I want a Sugar Glider!!!


----------



## nekomi (Nov 23, 2005)

Old thread, but... 

If I could get another cat, I would probably get a seal point Snowshoe... or a bicolor Snowshoe. I also saw an AMAZING silver spotted tabby Turkish Angora at a cat show today. If they weren't so expensive, I would get a Turkish Angora kitten from that breeder in a heartbeat! May be worth saving up for... 

The only breed of dog that my husband and I are interested in are Siberian Huskies. There's a pretty Husky girl on Petfinder that I've been watching with interest, but my main concern is for my cats - huskies are known to have a high prey drive and I don't want to put them in any danger.

As for other animals, I would love to get a young Jungle Carpet Python (I already own two other snakes, a Brazilian Rainbow Boa and a Leucistic Texas Ratsnake), or a small bird (lutino cockatiel, sun conure, or rainbow lorikeet). I'm also setting up a saltwater aquarium right now... I have one other aquarium, a small planted dwarf cichlid setup.
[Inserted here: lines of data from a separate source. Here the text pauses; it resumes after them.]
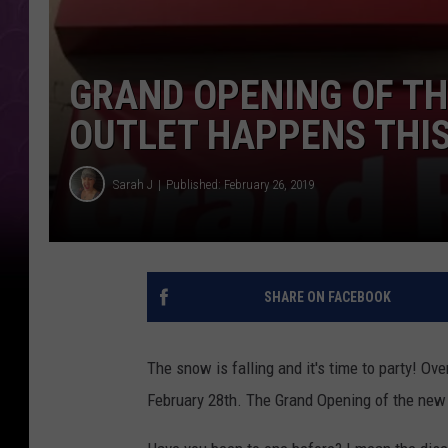
GRAND OPENING OF TH
OUTLET HAPPENS THIS
Sarah J
Published: February 26, 2019
SHARE ON FACEBOOK
The snow is falling and it's time to party! Ov
February 28th. The Grand Opening of the ne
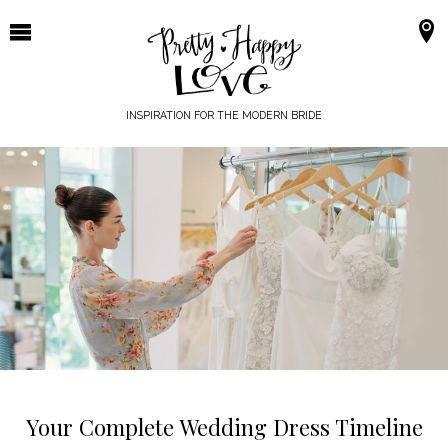
Skip
to
content
INSPIRATION FOR THE MODERN BRIDE
Your Complete Wedding Dress Timeline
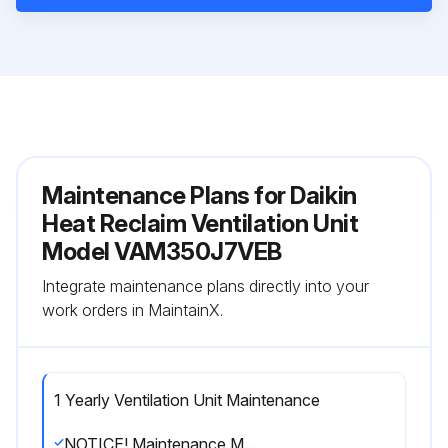
Maintenance Plans for Daikin
Heat Reclaim Ventilation Unit
Model VAM350J7VEB
Integrate maintenance plans directly into your
work orders in MaintainX.
1 Yearly Ventilation Unit Maintenance
NOTICE! Maintenance MUST be done by an authorized installer or service agent.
What can I say, I love animals :lol:


----------



## Birdgirl (Apr 6, 2005)

Hmmmm... I don't think that I would get another cat (at least not for a lonnnnng time). But as for other animals. I would like to have....
A Green cheek conure 
A rose breasted cockatoo
An african grey
A sugar glider (probably 2 )
and a dog... one of the small breeds. 
 

I already have 8 cats... a blue and gold macaw.. 12 cockatiels.. and a bunny


----------



## Willow771 (Jun 20, 2005)

A French Bulldog


----------



## AllergyCat (Aug 7, 2005)

Hmmm.....(fun old thread to bring back!)

I'd say another dog. Have to be an Irish Wolfhound.
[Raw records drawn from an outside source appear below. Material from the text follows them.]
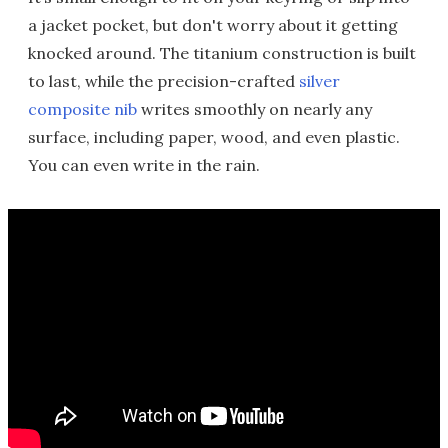
a jacket pocket, but don't worry about it getting
knocked around. The titanium construction is built
to last, while the precision-crafted
silver
composite nib
writes smoothly on nearly any
surface, including paper, wood, and even plastic.
You can even write in the rain.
Already owned by four cats, two German Shepherds, and two Chinese Cresteds.


----------



## Birdgirl (Apr 6, 2005)

Love chinese crested dogs they are adorable.  .... I would like to have either a yorkie, a chihuahua, a cocker spaniel, a daschund, or a chinese crested  (but they are kind of hard to find around here.. unless you go to a breeder but I would like to adopt)


----------



## oransmom (Sep 24, 2004)

I would love to rescue a greyhound !!


----------



## Stephie (Feb 4, 2005)

A tortoise...and then lots more puss cats....a burmese, a norwegian forest cat and a sphynx


----------



## roseeden (May 18, 2005)

No more pets for me. I have too many already.


----------



## Jimmyness (Dec 31, 2005)

I'd really like a snake, its like the only type of pet i havent had :lol: .... or a goat or a chicken


----------



## ~dawn~ (Jan 11, 2006)

oransmom said:


> I would love to rescue a greyhound !!


Me too! But DH thinks they look like big rats :evil: He would probably prefer a lab, he used to have the most beautiful chocolate brown female, but she was run over after his ex-wife threw him out....the ex wasn't really keeping a close eye on her and she got away  

But if we were to get a dog, we'd probably just go to the SPCA and get one.


----------



## Furbabies (Jan 28, 2006)

I dunno....
If I got another cat, I would just head down to the shelter and fall in love with one....
For other pets, 
LOL another dog or rabbit  From the shelter.
Cats, dogs, and rabbits....What my life revolves around


----------



## seashell (Dec 5, 2003)

*other pets*

I'm sure Jimmy wouldn't tolerate another cat..
But if I was just day dreaming, I would love a Maine **** or Norwegian Forest Cat. Or maybe a Turkish Van.
As for other animals..if we lived in the country I think I'd like a sweet little Donkey.  

seashell


----------